→ Data for this exercise:

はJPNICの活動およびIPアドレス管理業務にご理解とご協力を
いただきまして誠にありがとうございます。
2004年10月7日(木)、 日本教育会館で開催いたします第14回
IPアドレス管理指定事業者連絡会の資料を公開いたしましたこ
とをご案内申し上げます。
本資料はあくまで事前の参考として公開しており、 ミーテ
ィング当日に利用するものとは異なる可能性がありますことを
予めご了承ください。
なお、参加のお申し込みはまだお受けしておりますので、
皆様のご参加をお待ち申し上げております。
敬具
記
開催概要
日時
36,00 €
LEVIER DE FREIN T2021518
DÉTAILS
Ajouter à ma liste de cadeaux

--

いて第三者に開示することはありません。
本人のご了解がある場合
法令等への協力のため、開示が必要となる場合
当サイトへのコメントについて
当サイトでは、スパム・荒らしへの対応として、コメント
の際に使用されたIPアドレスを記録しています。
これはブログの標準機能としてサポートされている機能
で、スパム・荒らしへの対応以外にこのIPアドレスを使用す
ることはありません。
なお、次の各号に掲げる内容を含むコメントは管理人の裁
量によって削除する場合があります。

→ Aim of the exercise: In the entries above, find the line holding "当サイトでは、スパム・荒らしへの対応として、コメント" and the line holding "量によって削除する場合があります。"; print both of them and every line between, exactly, and nothing else.

→ Result of this task:
当サイトでは、スパム・荒らしへの対応として、コメント
の際に使用されたIPアドレスを記録しています。
これはブログの標準機能としてサポートされている機能
で、スパム・荒らしへの対応以外にこのIPアドレスを使用す
ることはありません。
なお、次の各号に掲げる内容を含むコメントは管理人の裁
量によって削除する場合があります。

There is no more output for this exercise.